Firstly, of course, how do you organise all this in an anarchic world where you are extolling the virtues of disengagement? It will be interesting whether we see Dr Ahmed sleeping rough outside Parliament this winter, or whether he chooses to continues his desk-bound career as a writer for the Guardian instead.

But, secondly, does anybody with even the smallest smattering of historical knowledge think that an extended Occupy campaign and a resurrected Digger movement will dislodge the corporatist oligarchy which currently dominates our government? All it will do at most is give the excuse for the authorities to further restrict our democratic freedoms, and hasten the fall of our only real way-without-bloodshed back to power.

The REAL - and much easier - answer
And what makes all Ahmed's twaddle particularly galling?
The irony is that we do not need Occupy movements. 

We do not need to go back to our allotments and prepare for food-exchange.
We already possess the power to change things.
It is called democracy.

First, we all join the Labour Party and force it to adopt the grassroots socialist policies it ought to be advocating.
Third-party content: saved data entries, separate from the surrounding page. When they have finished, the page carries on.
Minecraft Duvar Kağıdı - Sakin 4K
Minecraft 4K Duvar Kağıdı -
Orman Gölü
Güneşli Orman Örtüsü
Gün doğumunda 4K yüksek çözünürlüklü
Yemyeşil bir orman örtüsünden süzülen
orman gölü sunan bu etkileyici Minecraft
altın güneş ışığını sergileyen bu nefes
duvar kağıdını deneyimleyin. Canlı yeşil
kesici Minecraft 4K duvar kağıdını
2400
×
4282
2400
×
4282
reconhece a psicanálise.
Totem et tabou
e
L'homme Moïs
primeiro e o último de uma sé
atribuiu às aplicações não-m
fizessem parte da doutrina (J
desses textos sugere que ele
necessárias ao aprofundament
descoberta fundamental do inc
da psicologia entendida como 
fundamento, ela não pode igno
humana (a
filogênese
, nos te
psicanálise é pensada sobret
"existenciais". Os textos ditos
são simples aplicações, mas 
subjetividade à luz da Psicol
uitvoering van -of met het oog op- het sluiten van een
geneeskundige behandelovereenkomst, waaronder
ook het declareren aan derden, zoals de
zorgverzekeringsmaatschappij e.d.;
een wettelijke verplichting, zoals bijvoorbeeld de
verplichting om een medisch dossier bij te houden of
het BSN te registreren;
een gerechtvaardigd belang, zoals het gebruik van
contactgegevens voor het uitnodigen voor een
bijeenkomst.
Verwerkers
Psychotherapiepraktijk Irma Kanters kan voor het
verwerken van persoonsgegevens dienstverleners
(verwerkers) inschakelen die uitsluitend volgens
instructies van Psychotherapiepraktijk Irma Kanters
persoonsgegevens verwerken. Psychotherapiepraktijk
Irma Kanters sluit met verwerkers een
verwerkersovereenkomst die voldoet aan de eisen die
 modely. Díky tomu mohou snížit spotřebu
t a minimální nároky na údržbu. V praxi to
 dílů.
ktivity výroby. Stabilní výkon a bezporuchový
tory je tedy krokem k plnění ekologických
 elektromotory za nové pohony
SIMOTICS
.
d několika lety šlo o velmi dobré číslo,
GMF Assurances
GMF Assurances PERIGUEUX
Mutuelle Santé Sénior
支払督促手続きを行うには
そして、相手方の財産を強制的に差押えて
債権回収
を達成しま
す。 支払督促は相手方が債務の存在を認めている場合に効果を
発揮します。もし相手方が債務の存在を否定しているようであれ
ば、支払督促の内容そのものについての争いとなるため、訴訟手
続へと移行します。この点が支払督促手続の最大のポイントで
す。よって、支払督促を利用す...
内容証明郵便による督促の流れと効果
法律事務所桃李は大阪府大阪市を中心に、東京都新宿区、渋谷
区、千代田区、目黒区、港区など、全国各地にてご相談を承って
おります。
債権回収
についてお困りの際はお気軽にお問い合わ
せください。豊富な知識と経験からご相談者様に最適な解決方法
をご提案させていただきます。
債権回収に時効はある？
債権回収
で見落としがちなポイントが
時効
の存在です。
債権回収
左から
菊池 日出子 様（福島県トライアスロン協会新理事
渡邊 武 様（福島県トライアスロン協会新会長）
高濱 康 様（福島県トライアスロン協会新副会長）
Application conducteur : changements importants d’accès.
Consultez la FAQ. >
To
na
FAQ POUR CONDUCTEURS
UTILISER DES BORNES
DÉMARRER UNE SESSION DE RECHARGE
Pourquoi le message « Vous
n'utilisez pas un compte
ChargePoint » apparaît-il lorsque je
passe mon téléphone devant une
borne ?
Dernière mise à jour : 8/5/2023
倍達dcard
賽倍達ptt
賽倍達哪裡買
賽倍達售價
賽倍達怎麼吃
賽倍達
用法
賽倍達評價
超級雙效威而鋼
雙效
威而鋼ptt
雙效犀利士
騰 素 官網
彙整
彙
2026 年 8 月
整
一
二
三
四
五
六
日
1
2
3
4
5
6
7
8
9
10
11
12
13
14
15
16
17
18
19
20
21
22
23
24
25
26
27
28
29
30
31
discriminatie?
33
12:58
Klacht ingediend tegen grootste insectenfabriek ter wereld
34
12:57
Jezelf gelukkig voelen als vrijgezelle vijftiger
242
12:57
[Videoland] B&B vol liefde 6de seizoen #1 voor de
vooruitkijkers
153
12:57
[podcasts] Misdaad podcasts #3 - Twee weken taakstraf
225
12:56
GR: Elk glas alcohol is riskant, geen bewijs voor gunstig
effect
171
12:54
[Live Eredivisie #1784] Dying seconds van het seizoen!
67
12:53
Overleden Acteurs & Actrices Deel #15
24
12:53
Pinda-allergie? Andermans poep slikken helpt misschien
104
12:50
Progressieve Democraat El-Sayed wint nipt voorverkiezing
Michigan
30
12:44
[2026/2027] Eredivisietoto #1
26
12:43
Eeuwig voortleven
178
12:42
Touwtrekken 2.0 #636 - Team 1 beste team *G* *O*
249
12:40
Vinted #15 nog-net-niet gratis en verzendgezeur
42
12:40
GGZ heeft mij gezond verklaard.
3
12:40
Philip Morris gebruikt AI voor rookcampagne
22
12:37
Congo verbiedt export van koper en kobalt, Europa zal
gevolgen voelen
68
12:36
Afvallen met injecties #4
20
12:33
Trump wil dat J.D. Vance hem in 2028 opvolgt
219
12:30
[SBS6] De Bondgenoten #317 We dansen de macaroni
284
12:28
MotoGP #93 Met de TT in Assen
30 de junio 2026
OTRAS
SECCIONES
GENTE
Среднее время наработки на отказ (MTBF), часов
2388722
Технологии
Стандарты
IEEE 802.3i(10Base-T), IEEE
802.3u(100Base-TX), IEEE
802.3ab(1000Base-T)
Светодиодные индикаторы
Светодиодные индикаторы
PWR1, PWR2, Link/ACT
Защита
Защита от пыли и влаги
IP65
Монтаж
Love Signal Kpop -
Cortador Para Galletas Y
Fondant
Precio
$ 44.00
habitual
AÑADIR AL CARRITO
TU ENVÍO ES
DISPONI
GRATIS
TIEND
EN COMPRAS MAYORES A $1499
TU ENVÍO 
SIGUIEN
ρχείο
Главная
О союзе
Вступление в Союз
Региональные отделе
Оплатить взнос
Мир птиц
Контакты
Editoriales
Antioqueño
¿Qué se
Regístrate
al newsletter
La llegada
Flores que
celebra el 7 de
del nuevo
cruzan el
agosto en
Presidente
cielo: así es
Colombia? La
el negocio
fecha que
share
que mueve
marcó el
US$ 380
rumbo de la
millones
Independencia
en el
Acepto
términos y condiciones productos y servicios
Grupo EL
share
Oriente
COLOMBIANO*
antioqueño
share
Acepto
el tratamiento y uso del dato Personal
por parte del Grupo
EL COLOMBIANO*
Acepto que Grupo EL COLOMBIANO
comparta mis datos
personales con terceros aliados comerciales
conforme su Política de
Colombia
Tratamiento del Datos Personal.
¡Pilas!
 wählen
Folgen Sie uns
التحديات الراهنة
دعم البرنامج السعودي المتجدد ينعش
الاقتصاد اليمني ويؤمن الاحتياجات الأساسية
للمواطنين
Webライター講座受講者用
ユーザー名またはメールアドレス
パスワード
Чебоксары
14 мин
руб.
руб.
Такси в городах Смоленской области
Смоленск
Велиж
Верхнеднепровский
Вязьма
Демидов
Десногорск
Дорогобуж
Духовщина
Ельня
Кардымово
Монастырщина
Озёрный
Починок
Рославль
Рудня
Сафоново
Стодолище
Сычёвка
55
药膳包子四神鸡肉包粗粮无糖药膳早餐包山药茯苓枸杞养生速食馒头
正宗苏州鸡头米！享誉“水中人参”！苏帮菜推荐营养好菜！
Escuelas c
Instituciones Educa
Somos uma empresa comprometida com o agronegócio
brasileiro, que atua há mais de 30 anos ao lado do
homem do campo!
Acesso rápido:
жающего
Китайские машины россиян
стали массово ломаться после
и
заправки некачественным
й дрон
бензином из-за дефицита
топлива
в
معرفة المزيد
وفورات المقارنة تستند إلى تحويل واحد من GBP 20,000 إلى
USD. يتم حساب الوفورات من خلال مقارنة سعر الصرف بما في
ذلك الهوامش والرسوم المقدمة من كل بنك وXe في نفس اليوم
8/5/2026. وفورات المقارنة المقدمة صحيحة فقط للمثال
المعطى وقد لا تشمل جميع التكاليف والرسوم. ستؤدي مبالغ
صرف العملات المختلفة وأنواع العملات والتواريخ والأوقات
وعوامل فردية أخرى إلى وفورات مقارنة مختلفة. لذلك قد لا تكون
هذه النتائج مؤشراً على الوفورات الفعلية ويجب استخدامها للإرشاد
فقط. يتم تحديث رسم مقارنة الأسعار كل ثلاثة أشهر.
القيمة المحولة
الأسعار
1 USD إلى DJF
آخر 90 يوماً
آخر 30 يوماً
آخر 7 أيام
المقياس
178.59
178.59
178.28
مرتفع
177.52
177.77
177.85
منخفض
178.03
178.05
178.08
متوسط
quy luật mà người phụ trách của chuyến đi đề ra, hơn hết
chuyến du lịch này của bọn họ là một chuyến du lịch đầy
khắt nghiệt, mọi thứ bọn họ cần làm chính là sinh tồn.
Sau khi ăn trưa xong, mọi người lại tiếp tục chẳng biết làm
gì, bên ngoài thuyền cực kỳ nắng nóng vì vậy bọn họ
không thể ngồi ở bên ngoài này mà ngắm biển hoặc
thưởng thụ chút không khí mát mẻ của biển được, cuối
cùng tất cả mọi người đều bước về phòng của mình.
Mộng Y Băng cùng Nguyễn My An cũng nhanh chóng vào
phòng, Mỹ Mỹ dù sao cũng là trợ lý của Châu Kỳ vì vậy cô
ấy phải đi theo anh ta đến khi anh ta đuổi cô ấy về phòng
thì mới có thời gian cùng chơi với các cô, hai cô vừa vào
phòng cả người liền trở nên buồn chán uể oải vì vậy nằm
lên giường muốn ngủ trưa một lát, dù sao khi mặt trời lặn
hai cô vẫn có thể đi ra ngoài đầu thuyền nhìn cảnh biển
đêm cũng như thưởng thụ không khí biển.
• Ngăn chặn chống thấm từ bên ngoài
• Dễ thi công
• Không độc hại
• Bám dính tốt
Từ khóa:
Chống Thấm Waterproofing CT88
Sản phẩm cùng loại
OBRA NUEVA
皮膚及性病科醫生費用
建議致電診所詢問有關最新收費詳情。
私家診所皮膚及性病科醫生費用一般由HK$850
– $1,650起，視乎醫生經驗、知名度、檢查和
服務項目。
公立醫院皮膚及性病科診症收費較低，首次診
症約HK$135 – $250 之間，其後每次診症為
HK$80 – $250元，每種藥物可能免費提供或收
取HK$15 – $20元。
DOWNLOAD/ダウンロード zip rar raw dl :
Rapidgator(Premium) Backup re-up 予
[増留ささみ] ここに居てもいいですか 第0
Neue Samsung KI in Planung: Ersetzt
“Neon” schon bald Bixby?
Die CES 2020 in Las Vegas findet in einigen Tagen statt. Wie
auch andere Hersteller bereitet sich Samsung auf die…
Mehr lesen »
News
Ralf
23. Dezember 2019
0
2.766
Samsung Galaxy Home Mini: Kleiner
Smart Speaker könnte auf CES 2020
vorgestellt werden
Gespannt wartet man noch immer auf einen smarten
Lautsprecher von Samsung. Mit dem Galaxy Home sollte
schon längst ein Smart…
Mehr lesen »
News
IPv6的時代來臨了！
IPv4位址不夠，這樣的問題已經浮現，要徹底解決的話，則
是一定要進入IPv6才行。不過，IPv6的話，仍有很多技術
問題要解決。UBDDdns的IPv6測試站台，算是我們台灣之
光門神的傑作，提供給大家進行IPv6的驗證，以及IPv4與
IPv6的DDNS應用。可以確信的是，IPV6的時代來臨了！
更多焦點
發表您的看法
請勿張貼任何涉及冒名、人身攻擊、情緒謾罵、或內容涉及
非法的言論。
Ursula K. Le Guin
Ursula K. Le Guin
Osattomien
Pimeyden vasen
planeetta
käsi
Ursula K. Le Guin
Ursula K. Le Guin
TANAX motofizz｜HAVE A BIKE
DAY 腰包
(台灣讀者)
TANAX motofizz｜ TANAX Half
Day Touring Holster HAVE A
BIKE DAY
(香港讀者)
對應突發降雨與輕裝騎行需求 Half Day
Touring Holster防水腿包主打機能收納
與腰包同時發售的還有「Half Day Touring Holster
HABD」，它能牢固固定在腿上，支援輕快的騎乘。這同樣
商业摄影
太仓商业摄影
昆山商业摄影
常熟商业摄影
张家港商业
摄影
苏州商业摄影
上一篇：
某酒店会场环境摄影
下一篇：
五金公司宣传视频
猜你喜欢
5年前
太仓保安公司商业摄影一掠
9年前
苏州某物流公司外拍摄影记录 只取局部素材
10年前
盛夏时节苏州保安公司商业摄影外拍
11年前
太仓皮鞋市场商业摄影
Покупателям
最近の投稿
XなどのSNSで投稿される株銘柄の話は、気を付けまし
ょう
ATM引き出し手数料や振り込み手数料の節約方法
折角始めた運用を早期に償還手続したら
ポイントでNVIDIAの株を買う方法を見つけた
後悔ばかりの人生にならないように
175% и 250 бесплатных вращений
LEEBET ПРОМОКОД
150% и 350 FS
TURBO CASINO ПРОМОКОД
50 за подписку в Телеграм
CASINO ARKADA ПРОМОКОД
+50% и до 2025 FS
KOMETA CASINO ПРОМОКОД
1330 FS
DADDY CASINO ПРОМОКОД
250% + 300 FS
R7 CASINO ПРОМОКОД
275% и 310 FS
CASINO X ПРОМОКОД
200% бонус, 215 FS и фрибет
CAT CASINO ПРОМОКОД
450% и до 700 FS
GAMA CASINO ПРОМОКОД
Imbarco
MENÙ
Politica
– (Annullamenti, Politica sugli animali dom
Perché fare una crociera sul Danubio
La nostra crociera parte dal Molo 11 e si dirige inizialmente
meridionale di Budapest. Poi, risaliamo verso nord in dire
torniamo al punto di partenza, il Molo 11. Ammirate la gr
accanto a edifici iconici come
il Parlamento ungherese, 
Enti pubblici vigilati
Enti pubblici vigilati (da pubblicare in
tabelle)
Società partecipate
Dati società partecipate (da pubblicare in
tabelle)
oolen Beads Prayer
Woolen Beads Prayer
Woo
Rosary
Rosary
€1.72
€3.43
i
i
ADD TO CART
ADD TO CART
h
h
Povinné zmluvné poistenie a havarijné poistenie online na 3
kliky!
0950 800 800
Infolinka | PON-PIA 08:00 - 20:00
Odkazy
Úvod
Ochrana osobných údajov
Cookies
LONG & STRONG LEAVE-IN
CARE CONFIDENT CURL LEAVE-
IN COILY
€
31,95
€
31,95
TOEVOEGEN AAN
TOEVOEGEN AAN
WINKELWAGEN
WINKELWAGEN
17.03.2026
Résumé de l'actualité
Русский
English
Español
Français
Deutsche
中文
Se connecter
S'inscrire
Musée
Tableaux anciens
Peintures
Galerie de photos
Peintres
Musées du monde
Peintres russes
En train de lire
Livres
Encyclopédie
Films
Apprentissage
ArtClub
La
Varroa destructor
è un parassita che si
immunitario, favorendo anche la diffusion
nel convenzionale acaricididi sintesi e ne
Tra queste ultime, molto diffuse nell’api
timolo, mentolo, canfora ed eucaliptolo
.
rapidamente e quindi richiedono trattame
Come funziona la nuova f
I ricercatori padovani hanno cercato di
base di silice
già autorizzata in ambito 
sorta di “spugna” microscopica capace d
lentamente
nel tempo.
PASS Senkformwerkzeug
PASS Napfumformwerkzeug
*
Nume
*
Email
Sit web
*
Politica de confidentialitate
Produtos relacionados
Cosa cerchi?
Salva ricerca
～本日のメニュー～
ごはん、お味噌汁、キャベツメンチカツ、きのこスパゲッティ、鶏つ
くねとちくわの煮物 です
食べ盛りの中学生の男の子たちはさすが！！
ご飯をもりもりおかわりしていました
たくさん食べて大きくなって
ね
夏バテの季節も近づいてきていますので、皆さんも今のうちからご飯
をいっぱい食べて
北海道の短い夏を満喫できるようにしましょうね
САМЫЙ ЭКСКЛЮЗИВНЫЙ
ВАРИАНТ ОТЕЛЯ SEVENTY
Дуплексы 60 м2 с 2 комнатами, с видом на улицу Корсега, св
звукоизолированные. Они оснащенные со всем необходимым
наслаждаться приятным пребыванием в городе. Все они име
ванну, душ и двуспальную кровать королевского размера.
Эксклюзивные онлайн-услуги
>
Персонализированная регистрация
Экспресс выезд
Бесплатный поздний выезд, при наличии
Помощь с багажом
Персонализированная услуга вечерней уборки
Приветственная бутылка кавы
Then we all go out in 2015 and vote it into power.
Couldn't be easier - no sleeping rough, no spadework ... just meaningful mass-engagement.

But then we live in a world where people are too apathetic to attend political meetings or put a cross on a piece of paper.
So I suppose it is easier still to sit and roar with approving laughter at a comedian who is advocating a course of action few of his audience will have any intention of even considering.

The abiding danger in this, however, is that democracy's enemies - of which Russell Brand is a self-declared ally - will have reduced our democracy to an impotent shell before people realise that they have to get off their backsides and change the system.

Because - if they succeed in that - we will have by our inaction have condemned our grandchildren to a world where terrorism, bloodshed and suffering are the only way to change the government.

So please, people, wake up!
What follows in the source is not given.